Task input:

════

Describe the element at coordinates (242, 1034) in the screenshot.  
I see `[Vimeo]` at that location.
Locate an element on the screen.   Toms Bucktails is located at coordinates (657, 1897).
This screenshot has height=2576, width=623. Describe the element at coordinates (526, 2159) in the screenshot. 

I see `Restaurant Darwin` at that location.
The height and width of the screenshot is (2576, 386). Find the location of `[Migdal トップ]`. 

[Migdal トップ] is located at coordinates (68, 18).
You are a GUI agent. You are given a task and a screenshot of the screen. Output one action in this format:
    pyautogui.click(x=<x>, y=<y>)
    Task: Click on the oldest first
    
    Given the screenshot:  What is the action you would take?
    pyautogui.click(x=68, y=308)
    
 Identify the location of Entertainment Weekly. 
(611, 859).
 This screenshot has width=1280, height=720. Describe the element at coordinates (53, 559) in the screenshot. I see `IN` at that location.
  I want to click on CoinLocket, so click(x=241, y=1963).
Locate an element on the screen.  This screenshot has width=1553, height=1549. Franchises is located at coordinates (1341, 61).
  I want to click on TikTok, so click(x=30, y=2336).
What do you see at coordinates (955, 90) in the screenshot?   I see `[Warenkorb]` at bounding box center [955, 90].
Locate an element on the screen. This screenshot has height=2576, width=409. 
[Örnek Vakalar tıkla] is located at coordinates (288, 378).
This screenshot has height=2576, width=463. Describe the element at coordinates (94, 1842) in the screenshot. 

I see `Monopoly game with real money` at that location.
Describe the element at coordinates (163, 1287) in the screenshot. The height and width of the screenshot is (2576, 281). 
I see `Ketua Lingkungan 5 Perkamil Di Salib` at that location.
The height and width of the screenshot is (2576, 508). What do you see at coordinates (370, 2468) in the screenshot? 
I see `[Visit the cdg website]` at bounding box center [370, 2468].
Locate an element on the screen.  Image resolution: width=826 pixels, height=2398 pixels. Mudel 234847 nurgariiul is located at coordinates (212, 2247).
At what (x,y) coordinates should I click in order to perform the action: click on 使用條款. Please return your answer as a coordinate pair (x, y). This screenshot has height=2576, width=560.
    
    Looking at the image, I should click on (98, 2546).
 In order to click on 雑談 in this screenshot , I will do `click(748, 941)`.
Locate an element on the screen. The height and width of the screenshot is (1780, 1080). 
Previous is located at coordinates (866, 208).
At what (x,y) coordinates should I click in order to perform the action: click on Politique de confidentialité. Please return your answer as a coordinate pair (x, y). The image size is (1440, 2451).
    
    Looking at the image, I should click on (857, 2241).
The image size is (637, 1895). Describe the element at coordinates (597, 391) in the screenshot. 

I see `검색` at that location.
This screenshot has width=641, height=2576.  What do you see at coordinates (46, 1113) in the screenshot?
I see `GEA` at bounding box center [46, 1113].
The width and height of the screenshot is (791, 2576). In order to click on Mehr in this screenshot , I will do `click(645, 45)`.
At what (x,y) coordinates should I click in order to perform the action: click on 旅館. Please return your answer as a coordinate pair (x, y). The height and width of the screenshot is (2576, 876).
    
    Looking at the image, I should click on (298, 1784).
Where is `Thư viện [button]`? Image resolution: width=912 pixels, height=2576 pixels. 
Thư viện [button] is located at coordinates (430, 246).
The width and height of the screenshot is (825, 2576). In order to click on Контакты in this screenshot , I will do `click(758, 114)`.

════

Task to carry out: Please return each line of the listing above that contains "will".

Solution to the exercise:
 In order to click on 雑談 in this screenshot , I will do `click(748, 941)`.
The width and height of the screenshot is (791, 2576). In order to click on Mehr in this screenshot , I will do `click(645, 45)`.
The width and height of the screenshot is (825, 2576). In order to click on Контакты in this screenshot , I will do `click(758, 114)`.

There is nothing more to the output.